For 2.5Gy(RBE), the mean EUD for the large spot size is 99.9% ± 2.8% for 4D-IMPT20% compared to 100.1% ± 2.9% for 4D-IMPTfull. The corresponding values are 88.6% ± 8.7% (4D-IMPT20%) and 91.0% ± 9.3% (4D-IMPTfull) for the smaller spot size. The EUD value is higher in 69.7% of the considered deliveries for 4D-IMPTfull. The V95 is also higher in 74.7% of the plans for 4D-IMPTfull, implying that IMPTfull plans experience less underdose compared to IMPT20%. However, the target dose homogeneity is improved in the majority (67.8%) of plans for 4D-IMPT20%. The higher EUD and V95 suggests that the degraded homogeneity in IMPTfull is actually due to the introduction of hot spots in the target volume, perhaps resulting from the sharper in-target dose gradients. The greatest variations between the IMPT20% and IMPTfull deliveries are observed for patients with the largest motion amplitudes. These patients would likely be treated using gating or another motion mitigation technique, which was not the focus of this study.

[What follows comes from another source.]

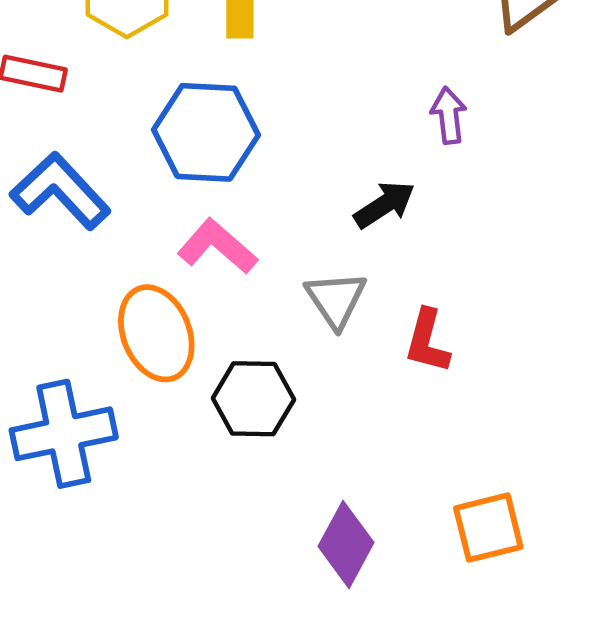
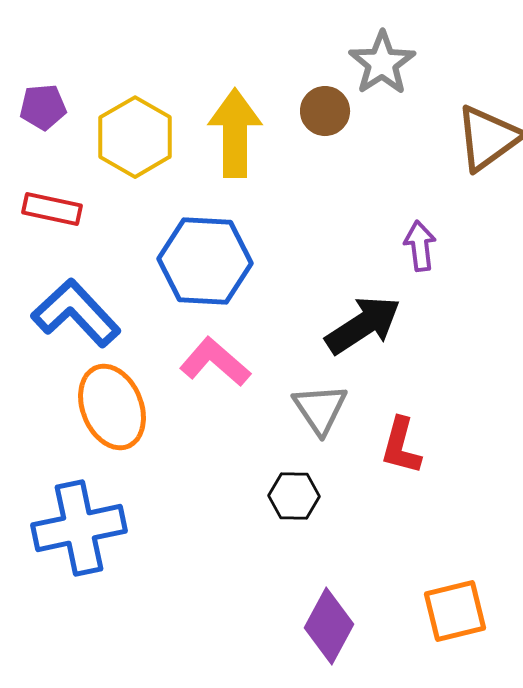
black arrow: (384, 205) -> (363, 325), size x1.4
orange ellipse: (156, 333) -> (112, 407), moved
black hexagon: (253, 399) -> (294, 496), moved, size x0.7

For the treatment parameters considered in this study, the differences between IMPTfull and IMPT20% are only likely to be clinically significant for patients with large (>20 mm) motion amplitudes.

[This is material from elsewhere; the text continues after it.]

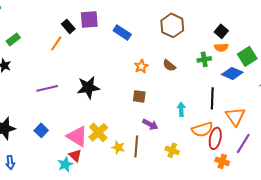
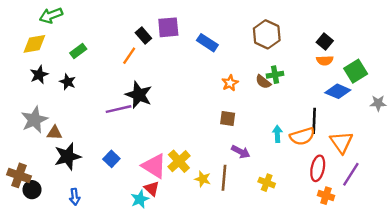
green cross: (204, 59) -> (275, 75), moved
black star: (88, 87) -> (139, 95), moved, turned 30
orange semicircle: (202, 129) -> (302, 136), moved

比较不同强度调制水平的强度调制质子治疗(IMPT)肺部治疗中的运动效应。
为 10 名肺癌患者生成了 2.5Gy(RBE)和 12Gy(RBE)剂量的点扫描 IMPT 治疗计划,并使用两种不同的能量依赖性点大小(σ∼8-17mm 和∼2-4mm)。为每个场的目标均匀性限制在<20%(IMPT20%)生成 IMPT 计划。这些计划与没有单个场均匀性限制的全 IMPT(IMPTfull)进行了比较。对患者的 4DCT 几何形状进行了 4D 蒙特卡罗模拟,包括可变形图像配准,并结合了质子输送系统的详细定时结构。通过将 4D 模拟(4D-IMPT20%,4D-IMPTfull)的结果与计划 CT 上的 3D 蒙特卡罗模拟(3D-IMPT20%,3D-IMPTfull)的结果进行比较,使用等效均匀剂量(EUD)、V95 和 D1-D99 来量化运动效应。使用平均肺剂量(MLD)和 V90%来量化正常肺中的效应。
对于 2.5Gy(RBE),大光斑的平均 EUD 为 4D-IMPT20%时为 99.9%±2.8%,而 4D-IMPTfull 时为 100.1%±2.9%。对于较小的光斑,相应的值分别为 88.6%±8.7%(4D-IMPT20%)和 91.0%±9.3%(4D-IMPTfull)。对于 4D-IMPTfull,69.7%的考虑交付中有更高的 EUD 值。对于 4D-IMPTfull,74.7%的计划 V95 也更高,这意味着与 IMPT20%相比,IMPTfull 计划的剂量不足较少。然而,在大多数(67.8%)4D-IMPT20%的计划中,目标剂量均匀性得到了改善。较高的 EUD 和 V95 表明,在 IMPTfull 中,均匀性的降低实际上是由于靶区中的热点的引入,这可能是由于在靶区的剂量梯度更陡峭。在 IMPT20%和 IMPTfull 交付之间观察到的最大差异存在于运动幅度最大的患者中。这些患者可能会使用门控或其他运动缓解技术进行治疗,而这并不是本研究的重点。
对于本研究中考虑的治疗参数,IMPTfull 和 IMPT20%之间的差异可能仅对运动幅度较大(>20mm)的患者具有临床意义。